WiFi fingerprinting exploits machine learning and deep learning techniques as its main algorithm [17,18]. A database of WiFi RSS signals are collected at selected reference locations within the targeted indoor environment, and then a localization algorithm is trained on the collected data. During the inference stage, the trained algorithm is fed an array of newly collected RSS values from the user. The trained model predicts a location based on the similarity of the user-sent RSS array and the stored RSS data. This process is viewed as two separate phases: the offline and online phases, respectively. Figure 1 illustrates the two phases of WiFi fingerprinting.

Several classification and regression algorithms have been used for WiFi fingerprinting-based indoor localization, such as k-Nearest Neighbour (KNN) [15], Support Vector Machine (SVM) [19], Gradient Boosting [20], Multilayer Perceptron (MLP) [21], Convolutional Neural Network (CNN) [22,23], Recurrent Neural Network (RNN) [24,25], and Long Short-Term Memory (LSTM) [26] have been tested. These methods fall under machine learning and deep learning (a specialized subfield of machine learning), respectively. Machine learning sits at the intersection of computer science and statistics; it leverages statistical learning to extract patterns and make predictions from structured labelled data.
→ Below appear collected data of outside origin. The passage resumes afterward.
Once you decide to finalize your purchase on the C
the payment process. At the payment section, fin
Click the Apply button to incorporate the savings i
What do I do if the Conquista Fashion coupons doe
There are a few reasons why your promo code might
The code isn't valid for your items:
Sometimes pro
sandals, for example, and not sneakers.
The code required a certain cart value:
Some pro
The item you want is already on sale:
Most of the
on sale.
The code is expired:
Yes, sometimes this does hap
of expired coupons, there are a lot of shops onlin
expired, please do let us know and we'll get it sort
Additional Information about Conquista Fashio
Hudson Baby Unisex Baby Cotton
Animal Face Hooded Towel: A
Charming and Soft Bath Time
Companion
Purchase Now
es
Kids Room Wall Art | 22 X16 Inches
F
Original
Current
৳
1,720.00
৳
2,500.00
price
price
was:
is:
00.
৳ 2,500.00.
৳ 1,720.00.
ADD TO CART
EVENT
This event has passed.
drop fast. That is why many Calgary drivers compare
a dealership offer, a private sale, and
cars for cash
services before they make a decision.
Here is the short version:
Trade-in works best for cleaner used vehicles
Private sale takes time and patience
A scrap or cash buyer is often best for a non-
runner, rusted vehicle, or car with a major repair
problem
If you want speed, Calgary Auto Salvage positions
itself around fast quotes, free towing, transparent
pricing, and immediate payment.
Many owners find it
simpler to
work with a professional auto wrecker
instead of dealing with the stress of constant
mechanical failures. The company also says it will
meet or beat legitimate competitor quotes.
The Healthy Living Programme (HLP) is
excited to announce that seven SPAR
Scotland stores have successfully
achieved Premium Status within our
It can be applied to unstructured data but requires some preprocessing [27]. In contrast, deep learning is a set of techniques enabling systems to learn complex behaviours by observing unstructured data, like text, images, and audio. Deep learning requires less human manipulation in the algorithm design stage, because the neural networks learn to extract essential features during training but require significantly more data than machine learning methods.
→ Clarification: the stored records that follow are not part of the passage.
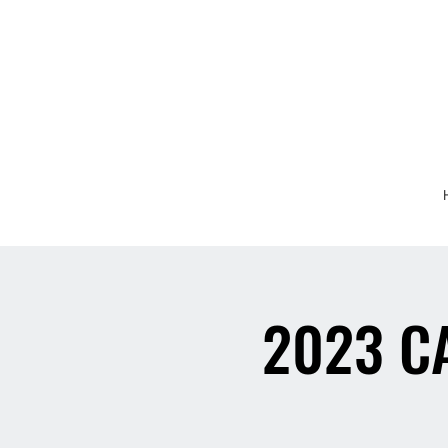
2023 C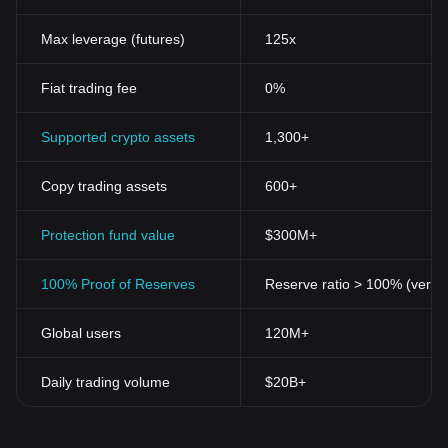
Max leverage (futures)
125x
Fiat trading fee
0%
Supported crypto assets
1,300+
Copy trading assets
600+
Protection fund value
$300M+
100% Proof of Reserves
Reserve ratio > 100% (verifi
Global users
120M+
Daily trading volume
$20B+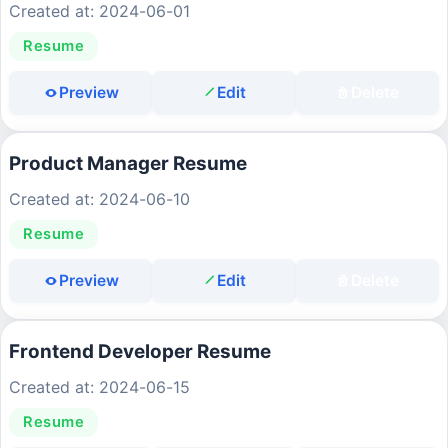
Created at: 2024-06-01
Resume
Preview
Edit
Delete
Product Manager Resume
Created at: 2024-06-10
Resume
Preview
Edit
Delete
Frontend Developer Resume
Created at: 2024-06-15
Resume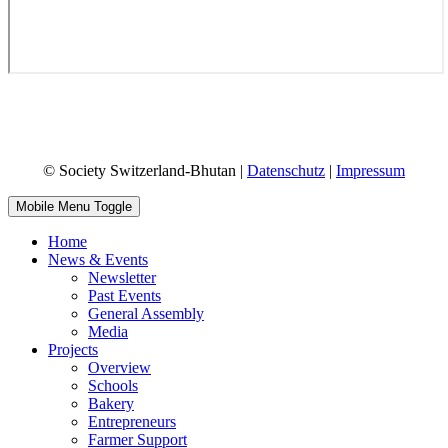
© Society Switzerland-Bhutan |
Datenschutz
|
Impressum
Mobile Menu Toggle
Home
News & Events
Newsletter
Past Events
General Assembly
Media
Projects
Overview
Schools
Bakery
Entrepreneurs
Farmer Support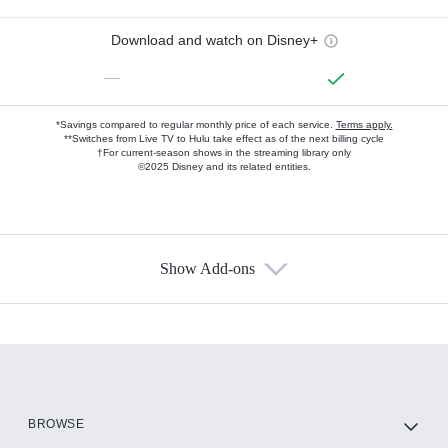
Download and watch on Disney+
—
*Savings compared to regular monthly price of each service.
Terms apply.
**Switches from Live TV to Hulu take effect as of the next billing cycle
†For current-season shows in the streaming library only
©2025 Disney and its related entities.
Show Add-ons
Available Add-ons
Add-ons available at an additional cost.
Add them up after you sign up for Hulu.
HBO Max
BROWSE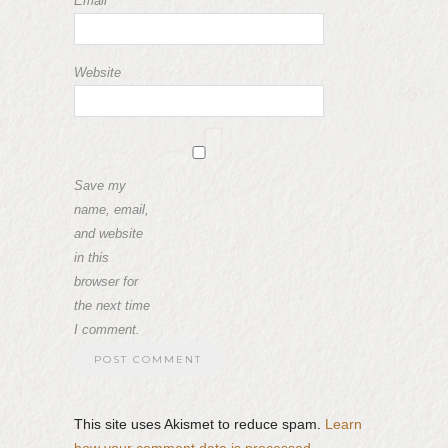
Email
*
Website
Save my
name, email,
and website
in this
browser for
the next time
I comment.
This site uses Akismet to reduce spam.
Learn
how your comment data is processed.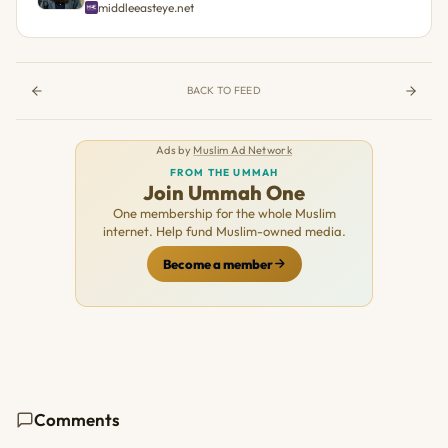
middleeasteye.net
BACK TO FEED
Ads by
Muslim Ad Network
FROM THE UMMAH
Join Ummah One
One membership for the whole Muslim
internet. Help fund Muslim-owned media.
Become a member
Comments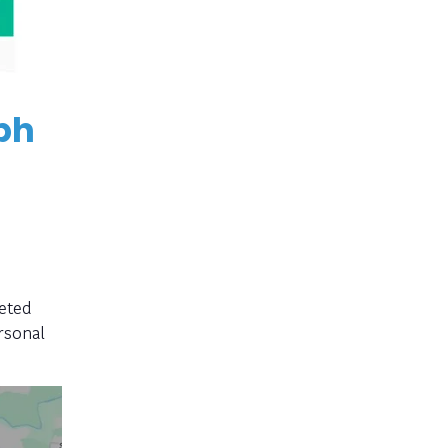
ph
eted
rsonal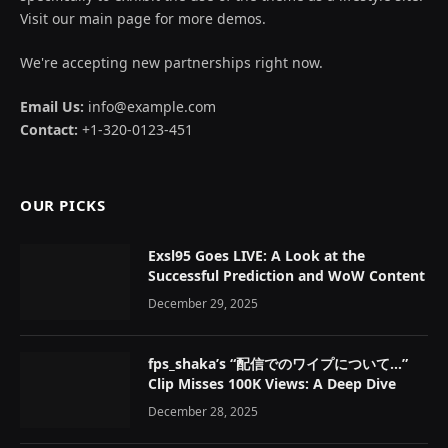
Visit our main page for more demos.
We're accepting new partnerships right now.
Email Us:
info@example.com
Contact:
+1-320-0123-451
OUR PICKS
Exsl95 Goes LIVE: A Look at the
Successful Prediction and WoW Content
December 29, 2025
fps_shaka’s “配信でのワイプについて…”
Clip Misses 100K Views: A Deep Dive
December 28, 2025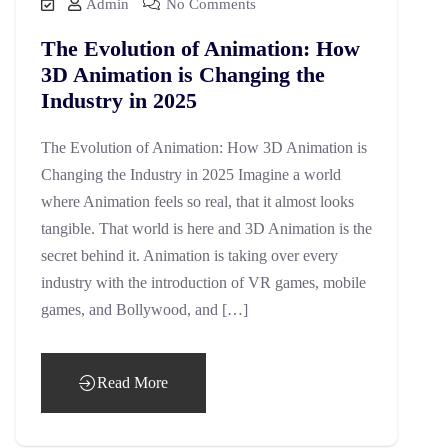
Admin
No Comments
The Evolution of Animation: How
3D Animation is Changing the
Industry in 2025
The Evolution of Animation: How 3D Animation is
Changing the Industry in 2025 Imagine a world
where Animation feels so real, that it almost looks
tangible. That world is here and 3D Animation is the
secret behind it. Animation is taking over every
industry with the introduction of VR games, mobile
games, and Bollywood, and […]
Read More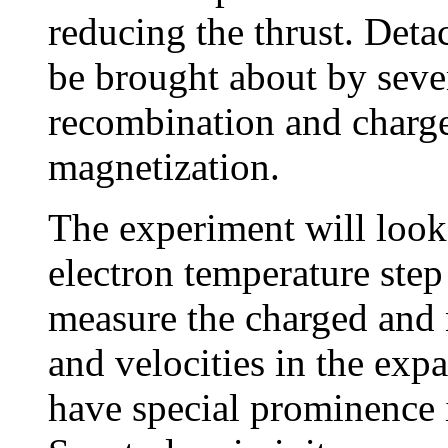
reducing the thrust. Det
be brought about by seve
recombination and charge
magnetization.
The experiment will look 
electron temperature step
measure the charged and n
and velocities in the exp
have special prominence i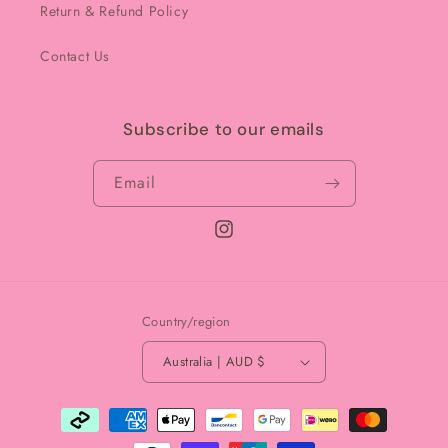
Return & Refund Policy
Contact Us
Subscribe to our emails
Email
Instagram
Country/region
Australia | AUD $
Payment
methods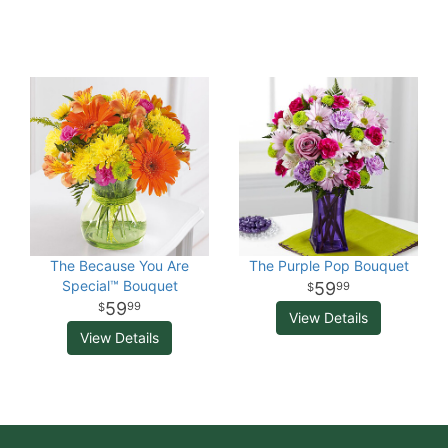
The Because You Are
The Purple Pop Bouquet
Special™ Bouquet
59
99
59
99
View Details
View Details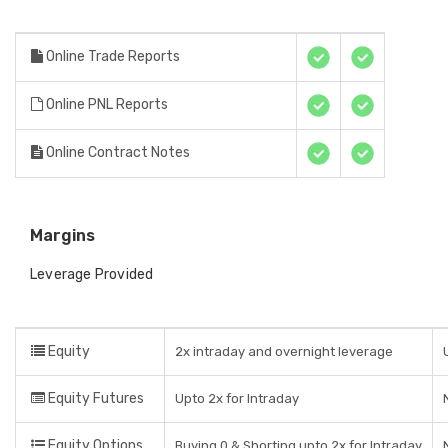
Online Trade Reports
Online PNL Reports
Online Contract Notes
Margins
Leverage Provided
Equity
2x intraday and overnight leverage
Equity Futures
Upto 2x for Intraday
Equity Options
Buying 0 & Shorting upto 2x for Intraday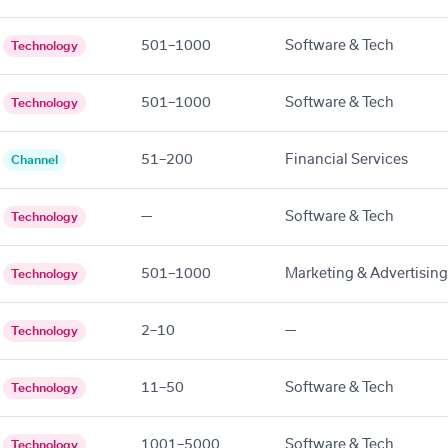
501–1000
Software & Tech
Technology
501–1000
Software & Tech
Technology
51–200
Financial Services
Channel
—
Software & Tech
Technology
501–1000
Marketing & Advertising
Technology
2–10
—
Technology
11–50
Software & Tech
Technology
1001–5000
Software & Tech
Technology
Stacked autoencoders (SAE) are commonly employed in deep learning-based RSS-based indoor localization. An autoencoder comprises an encoder and a decoder; the encoder learns a compressed representation of the RSS input, and the decoder reconstructs the original input from the compact representation. The stacked denoising autoencoder originally proposed by [28] allows dimension reduction and extraction of key features from the input, such as the sparse, noisy RSS input. Nowicki and Wietrzykowski [29] pre-train the SAE to obtain an encoder effective at summarizing the RSS input; a deep neural network (DNN) is trained on top of the encoder to classify buildings and floors. This method achieves 92% for the building and floor prediction on the UJIIndoorLoc dataset (UJI). While [29] makes a combined prediction for building and floor, Kim et al. [30] propose to leverage the hierarchical nature of a multi-building, multi-floor complex to generate a label vector made of independent one-hot encodings of each identifier. Employing a similar network architecture and training strategy, Scalable DNNs achieves 99.5% and 91.26% accuracy on the UJI dataset using one-hot encoded hierarchical labels. Song et al. propose another SAE-based network, CNNLoc [23] but they attach a 1-dimensional convolutional neural network (CNN) to the pretrained SAE. Parameter sharing and sparse, local connections make CNNs less susceptible to overfitting. We believe that for these reasons, CNNLoc achieves an improved 100% and 96% accuracy for building and floor classification, respectively. Qin et al. employ a convolution-denoising autoencoder (CDAE) followed by another CNN for classification—dubbed Ccpos [31]. Original and noise-induced (Gaussian white noise) RSS data is fed to the CDAE to help reduce overfitting. Ccpos achieves accurate location estimates on the Alcala dataset [32] but not on the UJI dataset compared to existing methods, with an average positioning error of 1.05 meters and 12.40 meters on the respective datasets.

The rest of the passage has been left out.